TASK GOAL: Each line from the one holding "HAVE WE MET YET?" to the last line below must be restated word for word, and no picture may be included.

DATA IN THIS EXERCISE:
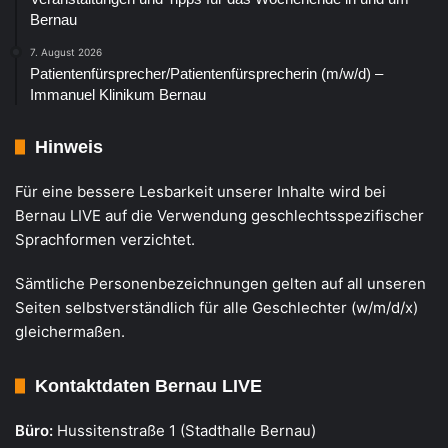
Bernau
7. August 2026
Patientenfürsprecher/Patientenfürsprecherin (m/w/d) –
Immanuel Klinikum Bernau
Hinweis
Für eine bessere Lesbarkeit unserer Inhalte wird bei
Bernau LIVE auf die Verwendung geschlechtsspezifischer
Sprachformen verzichtet.
Sämtliche Personenbezeichnungen gelten auf all unseren
Seiten selbstverständlich für alle Geschlechter (w/m/d/x)
gleichermaßen.
Kontaktdaten Bernau LIVE
Büro:
Hussitenstraße 1 (Stadthalle Bernau)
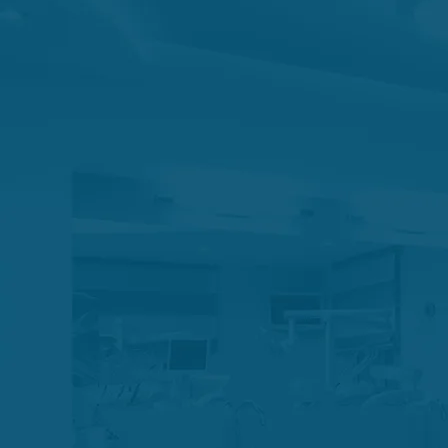
Odontología
Cons
Ver más
Estética d
Carillas dentales Blan
Odontología
Cons
Ver más
Ver más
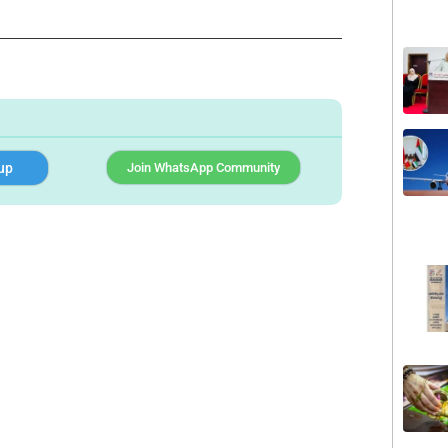
up
Join WhatsApp Community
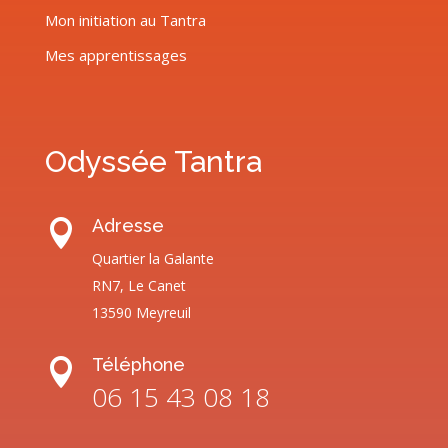
Mon initiation au Tantra
Mes apprentissages
Odyssée Tantra
Adresse

Quartier la Galante
RN7, Le Canet
13590 Meyreuil
Téléphone

06 15 43 08 18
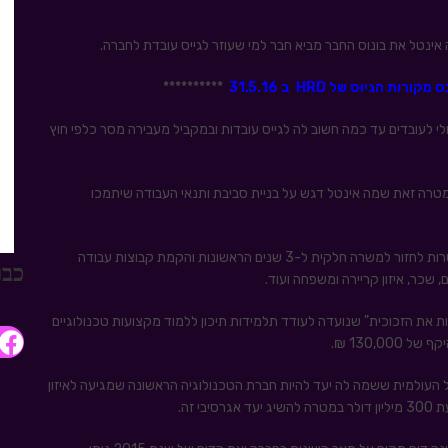
אינטל את בונוס החבר מביא חבר למי שעוזר לגייס עובדת לחברה.
 הגיוס של HRD ב 31.5.16
**********
י לעובדים עד כמה חשוב לה לגייס עובדות ובמקביל מעבירה מסר כלפי חוץ
למטרה זאת שמה אינטל דגש על בניית סביבת ותנאי העבודה שיתמכו
חלק מהתוכניות כוללים חזרה מדורגת לעבודה לאחר לידה, אפשרות לחזור למשרה חלקית ל-3 שנים הראשונות והקמת קבוצות עבודה
כבר
, שכר, איזון קריירה ומשפחה ועוד.
 את הזכוכית" שנועדה לעודד תלמידות תיכון ללמוד מקצועות טכנולוגיים
130,0 ₪.
 העולמית ששמה לה יעד להיות חברת הטכנולוגיה הראשונה שמגיעה לאיזון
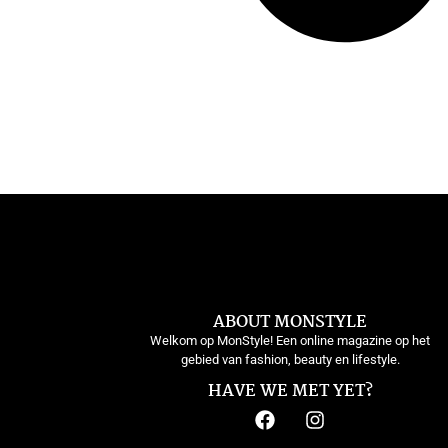
ABOUT MONSTYLE
Welkom op MonStyle! Een online magazine op het
gebied van fashion, beauty en lifestyle.
HAVE WE MET YET?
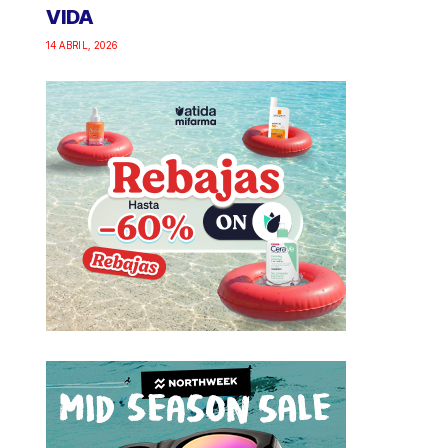
VIDA
14 ABRIL, 2026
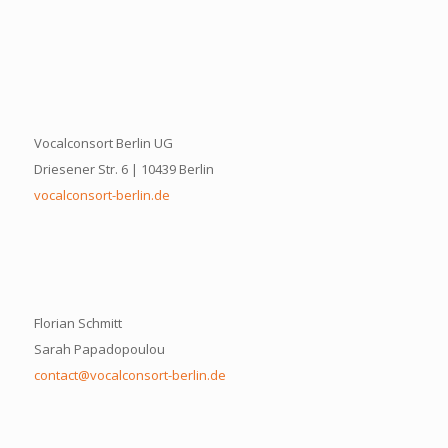
Vocalconsort Berlin UG
Driesener Str. 6 | 10439 Berlin
vocalconsort-berlin.de
Florian Schmitt
Sarah Papadopoulou
contact@vocalconsort-berlin.de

SOLUTION TO THE PROBLEM:
HAVE WE MET YET?
VIDA
14 ABRIL, 2026
Vocalconsort Berlin UG
Driesener Str. 6 | 10439 Berlin
vocalconsort-berlin.de
Florian Schmitt
Sarah Papadopoulou
contact@vocalconsort-berlin.de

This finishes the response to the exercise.